What can teachers do?

  1. Teachers and parents can work together to reposition literacy in the home environment. Knowing that most parents only have a low education, teachers can take the lead in helping parents realise the potential that lies in their efforts. Teachers and parents may have different views on what provides a literate home. As such, the work given to the child from school may not be treated with the importance it deserves because parents may not believe in that strategy. There is need to bridge the gap in the understanding of what literacy means by building an account of literate behaviours that need to be encouraged in the home.
  2. Teachers can introduce parents to strategies that enhance literacy home environments. Teachers must emphasise resources that are contextually available to parents.
  3. Teachers can recognise the autonomous and synergic contribution of both the school and the home literacy environment in literacy acquisition. Regardless of the level of education, parents should be treated with the important position they occupy as their children’s earliest teachers.
  4. Teachers can localise and contextualise literacy artefacts. Due to generational patterns of reading, bombarding parents with new strategies may be overwhelming; teachers may wish to facilitate this process by starting with what is locally available, accessible, and easy to learn.
  5. Teachers can implore parents to actively get involved in literacy activities. As many parents are illiterate, this would be an opportunity for them to also learn basic literacy skills; as such, parents in turn are benefitting from the literacy activities. Baker37Baker, L., Afflerbach, P., & Reinking, D. (1996). Developing engaged readers in school and home communities: An overview. Developing engaged readers in school and home communities, 13-27. notes that home-school partnerships can have a positive effect on literacy if families and teachers together develop ways of communicating and building meaningful curricula that extend the insular classroom community. The key elements of reciprocity and respect must be locally interpreted and jointly construed by parents and teachers.
  6. Teachers should have a background knowledge on the literacy environment a child comes from.

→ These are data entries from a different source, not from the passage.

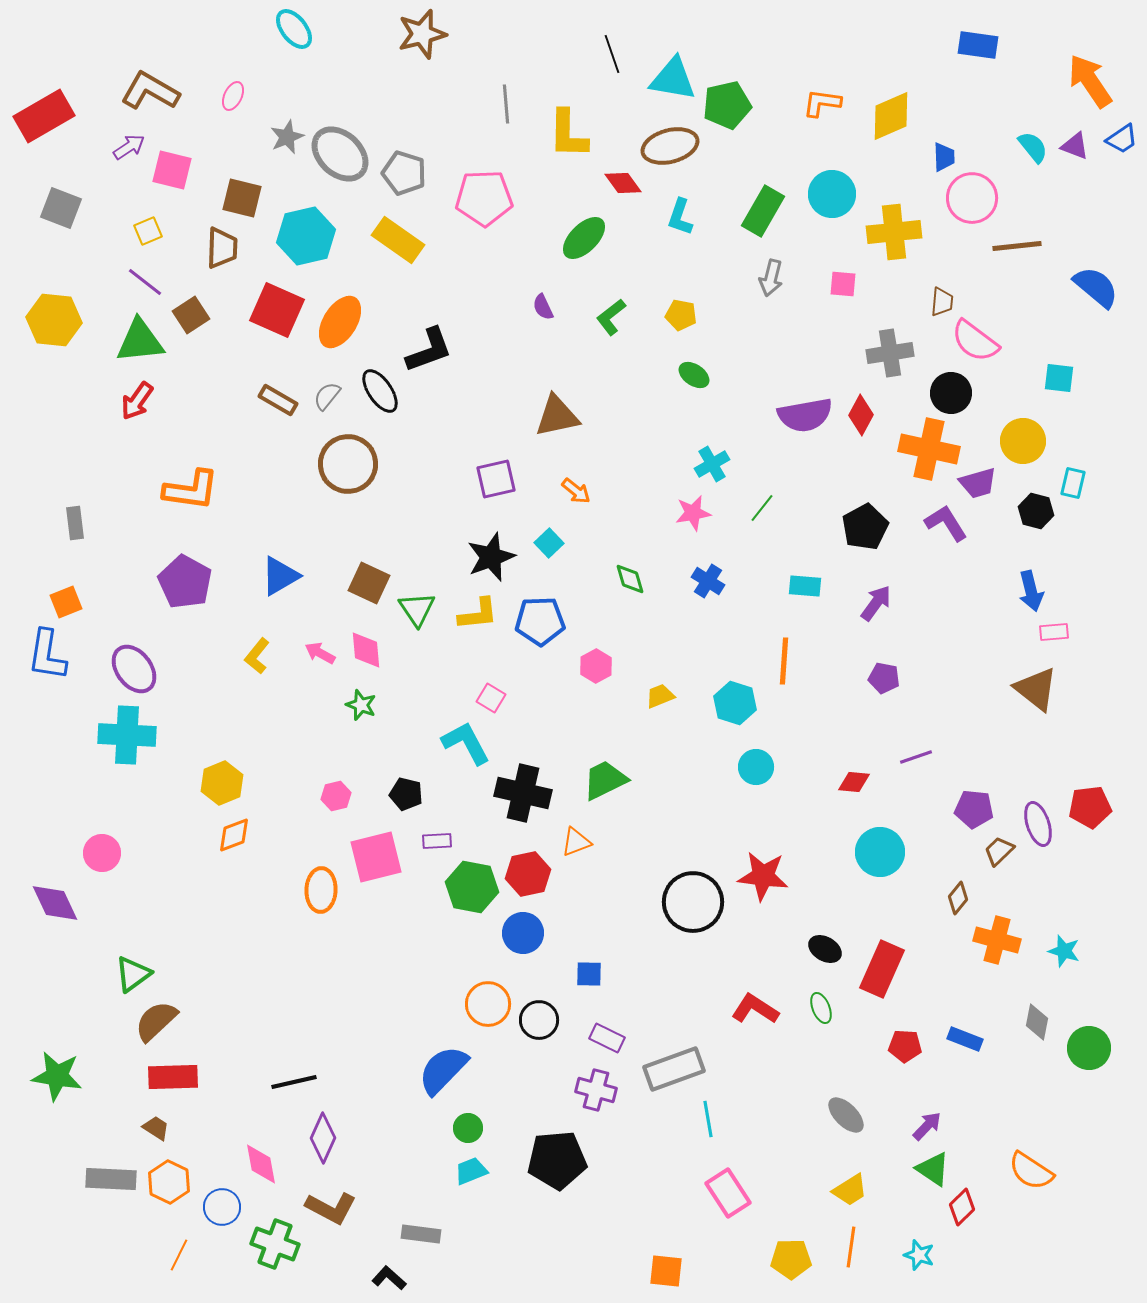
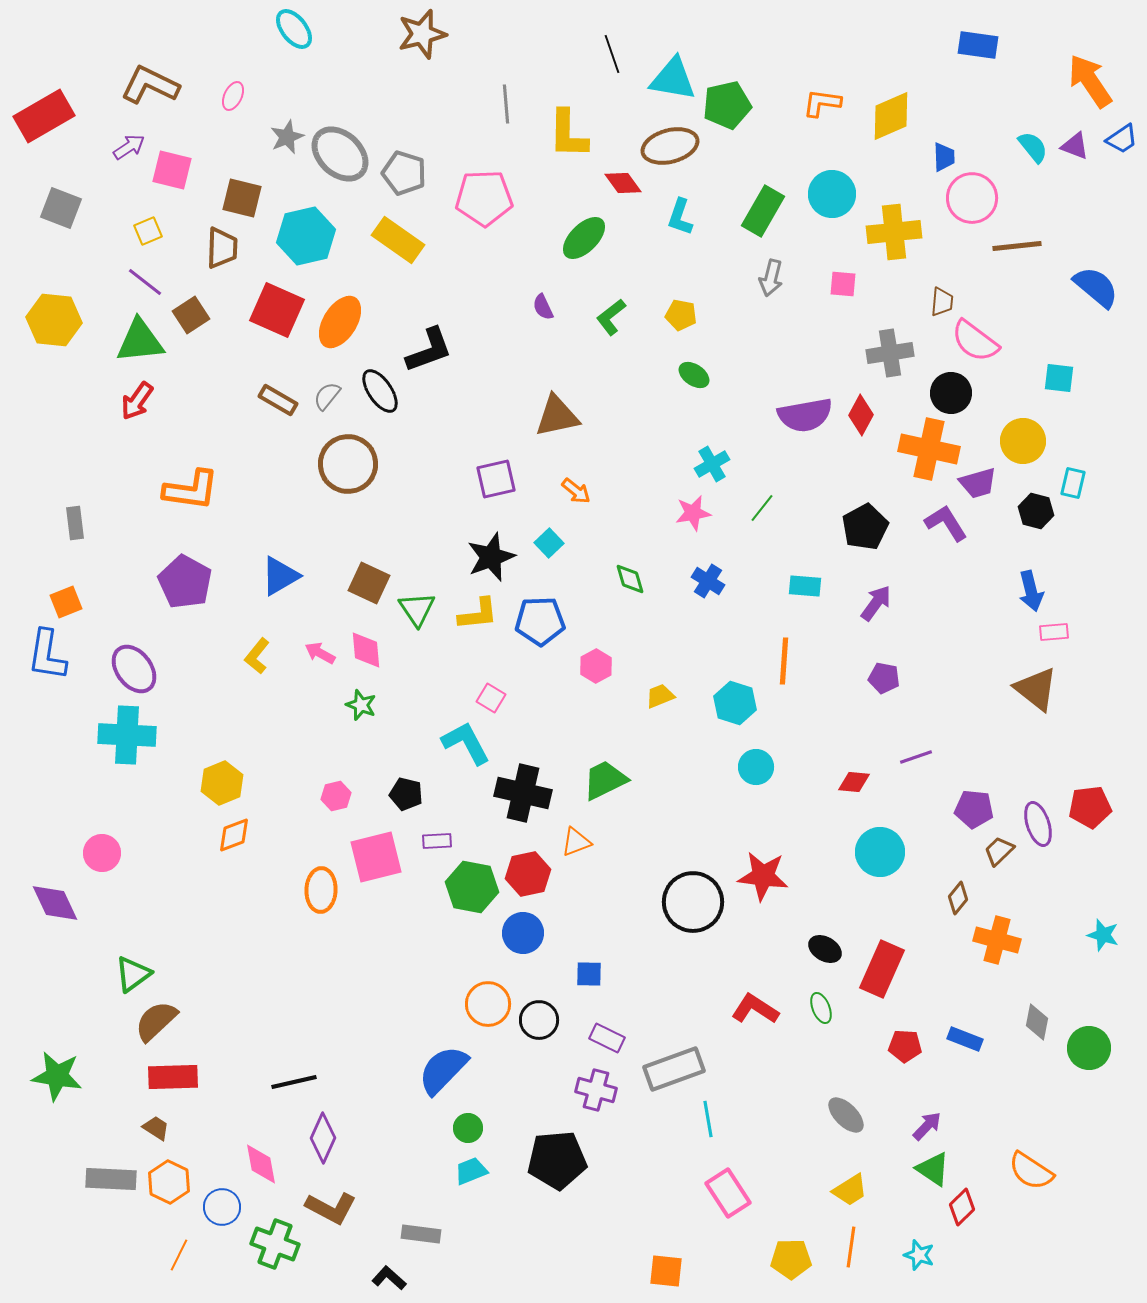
brown L-shape at (150, 91): moved 6 px up; rotated 4 degrees counterclockwise
cyan star at (1064, 951): moved 39 px right, 16 px up
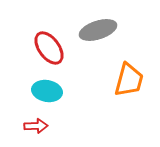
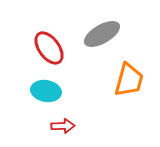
gray ellipse: moved 4 px right, 4 px down; rotated 12 degrees counterclockwise
cyan ellipse: moved 1 px left
red arrow: moved 27 px right
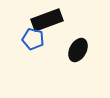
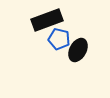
blue pentagon: moved 26 px right
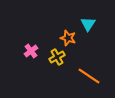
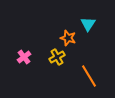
pink cross: moved 7 px left, 6 px down
orange line: rotated 25 degrees clockwise
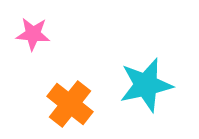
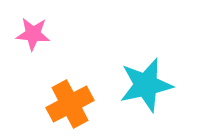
orange cross: rotated 24 degrees clockwise
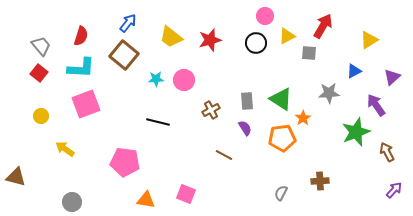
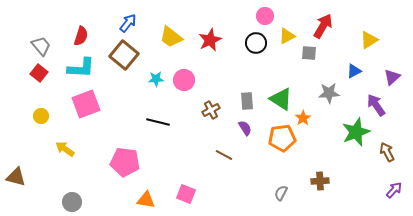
red star at (210, 40): rotated 10 degrees counterclockwise
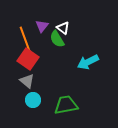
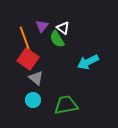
gray triangle: moved 9 px right, 3 px up
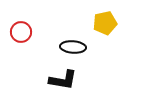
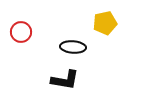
black L-shape: moved 2 px right
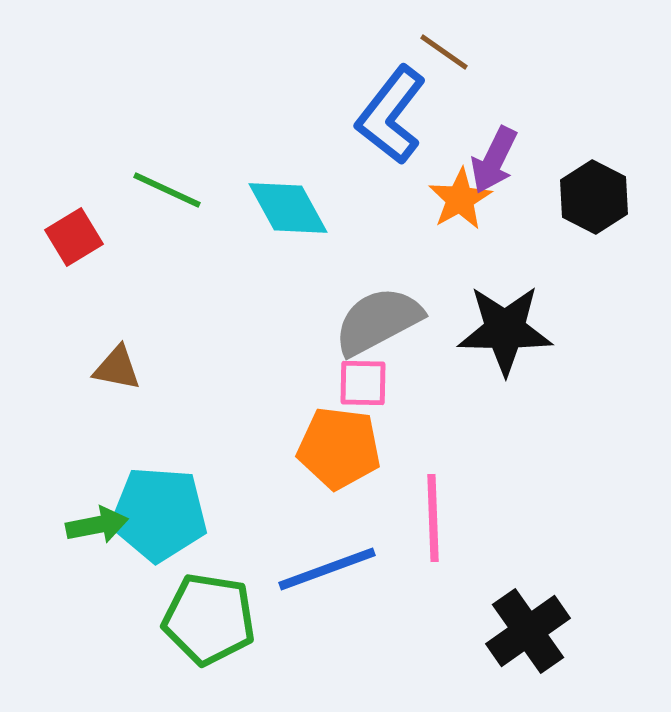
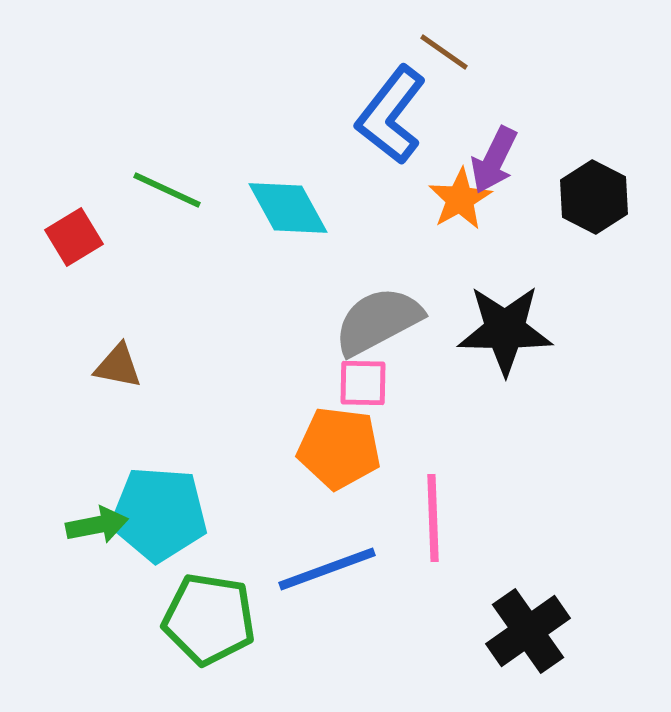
brown triangle: moved 1 px right, 2 px up
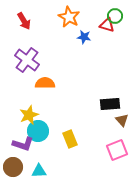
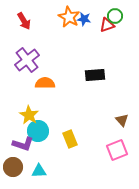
red triangle: rotated 35 degrees counterclockwise
blue star: moved 18 px up
purple cross: rotated 15 degrees clockwise
black rectangle: moved 15 px left, 29 px up
yellow star: rotated 18 degrees counterclockwise
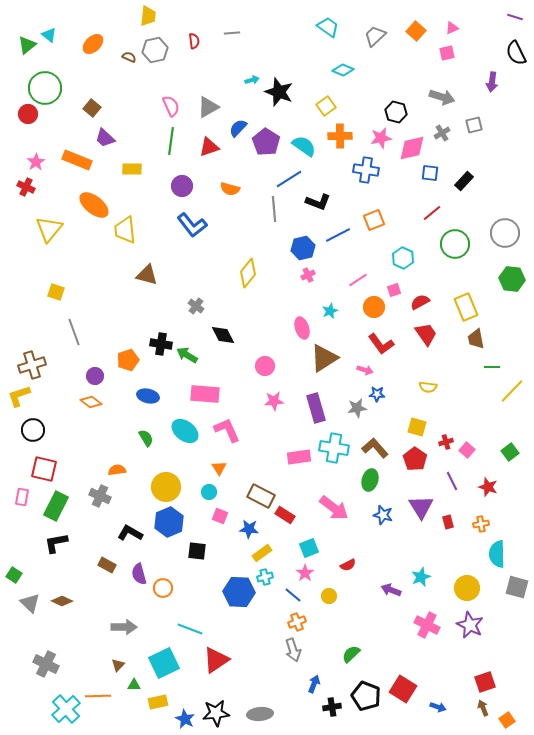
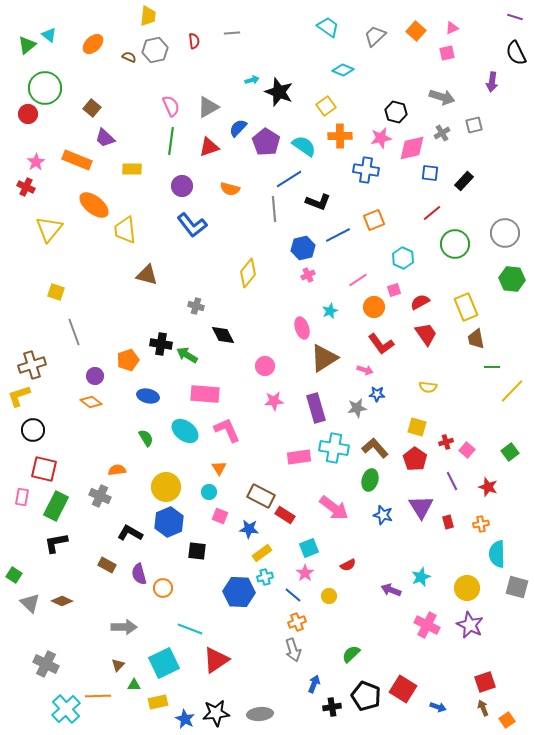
gray cross at (196, 306): rotated 21 degrees counterclockwise
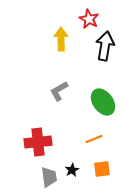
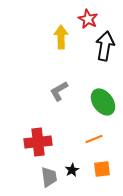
red star: moved 1 px left
yellow arrow: moved 2 px up
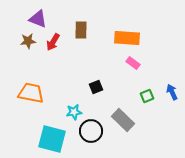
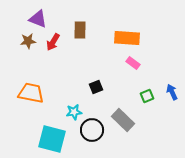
brown rectangle: moved 1 px left
black circle: moved 1 px right, 1 px up
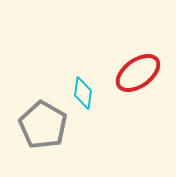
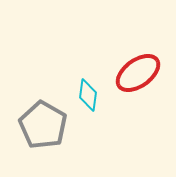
cyan diamond: moved 5 px right, 2 px down
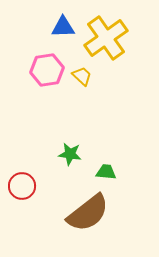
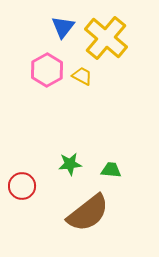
blue triangle: rotated 50 degrees counterclockwise
yellow cross: rotated 15 degrees counterclockwise
pink hexagon: rotated 20 degrees counterclockwise
yellow trapezoid: rotated 15 degrees counterclockwise
green star: moved 10 px down; rotated 15 degrees counterclockwise
green trapezoid: moved 5 px right, 2 px up
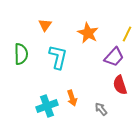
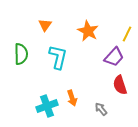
orange star: moved 2 px up
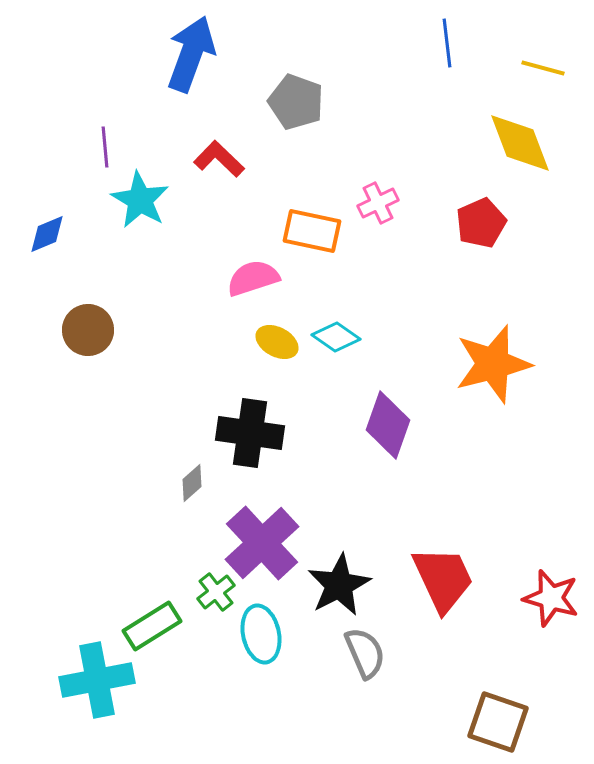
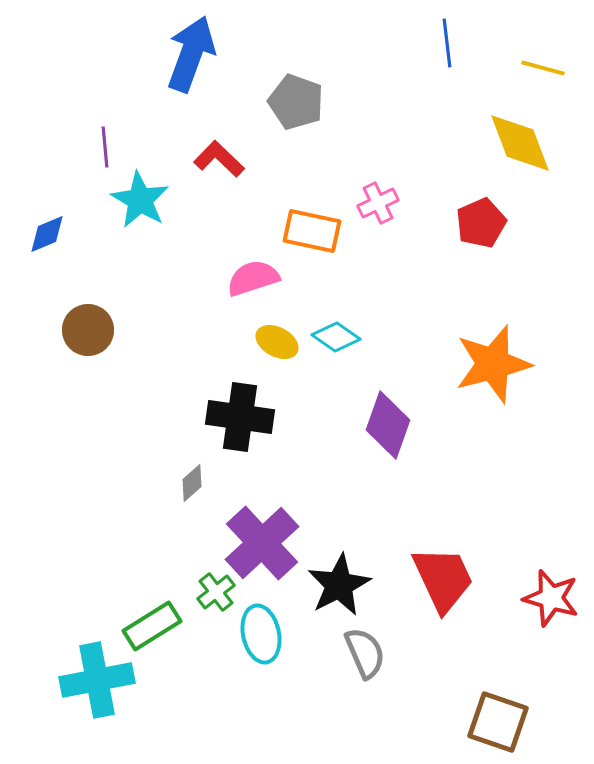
black cross: moved 10 px left, 16 px up
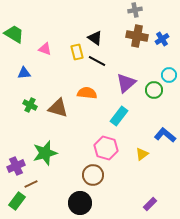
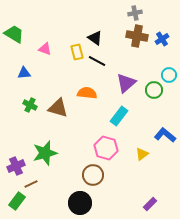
gray cross: moved 3 px down
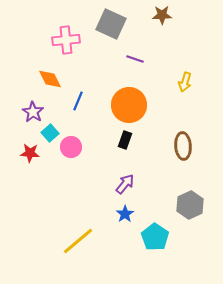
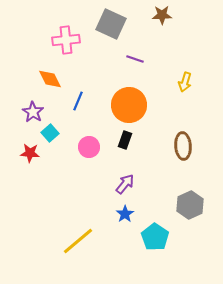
pink circle: moved 18 px right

This will help teachers identify those children who come from less literate homes. These children and parents may need more teacher input than those from a richer home literacy environment.
  7. Teachers can develop a home literacy checklist with basic behaviours that will help the teacher in the identification process of the different home literacy environments. Examples of what teachers could strive to realise may include but are not limited to making sure that:

a. appropriate books for children are easily accessible;

b. there are large amounts of print material for adults in the house, including books, magazines, and newspapers;

c. children are read to on a regular basis;

d. children are exposed to adults reading regularly;

e. children are provided with space for reading; and

f. parents provide guidance and encouragement for reading.